Fewer CAO points needed for medicine
Aspiring doctors will be breathing a sigh of relief today, following a widespread reduction in the CAO points required for medicine.
The impact of the HPAT aptitude test, which was introduced a number of years ago with the aim of taking the heat out of the points race, seems to be paying off.
CAO applicants for the country's five undergraduate medical schools are increasingly taking heed of the results they get in the HPAT test before deciding whether to leave medicine as their top CAO choice.
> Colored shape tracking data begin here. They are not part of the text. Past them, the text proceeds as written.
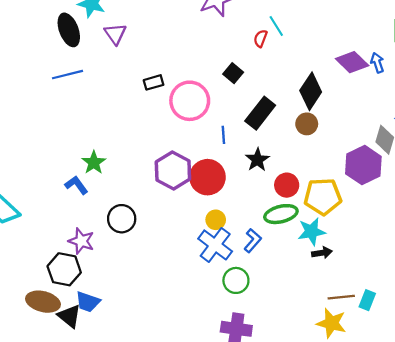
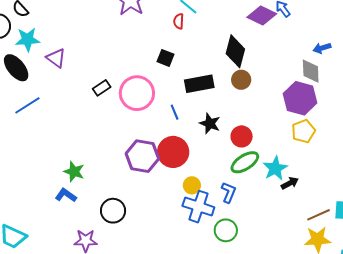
black rectangle: (260, 113) -> (199, 84), turned 60
yellow pentagon: (323, 197) -> (303, 131), moved, size x0.7

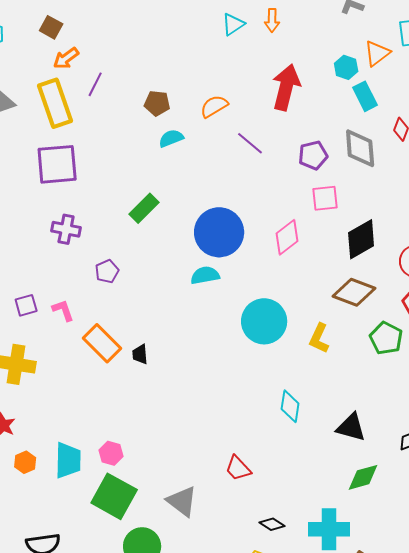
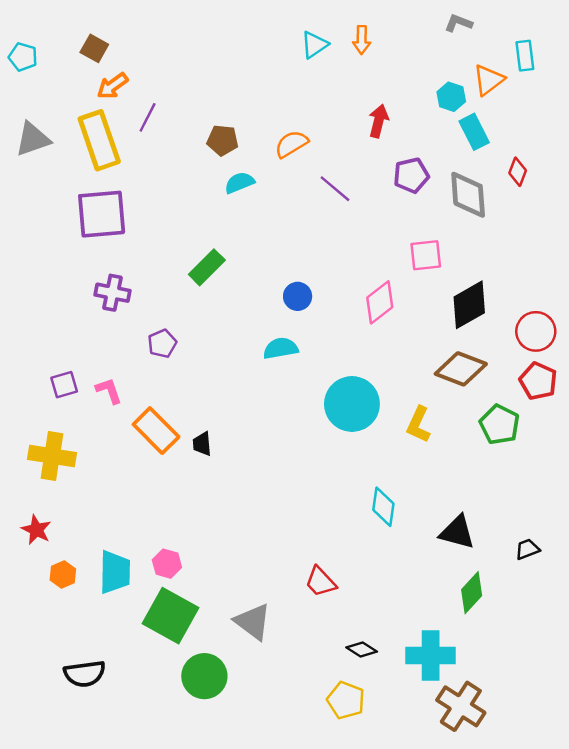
red arrow: (286, 87) -> (379, 121), size x0.6
purple pentagon: (313, 155) -> (411, 175), moved
blue circle: (219, 232) -> (298, 296), size x0.5
green diamond: (363, 477) -> (472, 593), turned -32

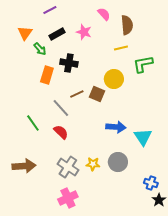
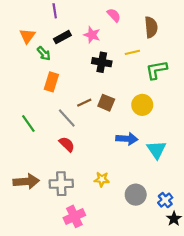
purple line: (50, 10) -> (55, 11), turned -72
brown semicircle: (127, 25) -> (151, 27), moved
black cross: (69, 63) -> (102, 62), moved
yellow circle: (114, 79) -> (142, 105), moved
green line: (33, 123) -> (28, 123), moved
gray circle: (118, 162) -> (136, 195), moved
gray cross: (68, 167) -> (61, 184), moved, turned -35
blue cross: (151, 183) -> (165, 200), turned 32

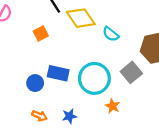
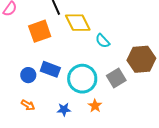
orange square: (41, 33) -> (40, 31), size x1.6
blue star: (69, 116) -> (64, 109), moved

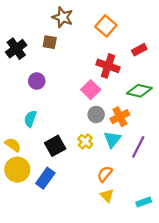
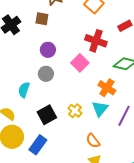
purple circle: (37, 81) -> (48, 50), moved
gray circle: (96, 114) -> (46, 74), moved
orange cross: (120, 117) -> (107, 88), turned -30
orange semicircle: (105, 174) -> (93, 141), turned -77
Student sit HPAT in the spring and the scores are combined with Leaving Certificate points for the purpose of deciding college entry.
HPAT was intended to test skills that medicine applicants may have over and above the ability to clock up points, with a view to broadening access.
In its early years, it did not achieve its aim because applicants 'beat the system' by repeating the exam and taking grinds.
This led to certain changes, whose effect was evident in a reduction in points in 2014. However, the easing of points this year is probably attributed to decisions by students to opt out of the race for medicine, thereby reducing competition for places.
This year, nearly 300 CAO applicants who had put medicine as their first preference before the initial February 1 CAO deadline changed their minds by July 1. This was about a week after the release of HPAT results.
It is likely that the change of heart on the part of many applicants was because of a disappointing HPAT score.
Although the reduction in points for medicine on individual courses may be counted only in single figures, the way the combined HPAT/CAO scoring works, a drop of six CAO points today would represent 30 points under the old system.
There were 2,920 CAO applicants for medicine and 492 offers were made today.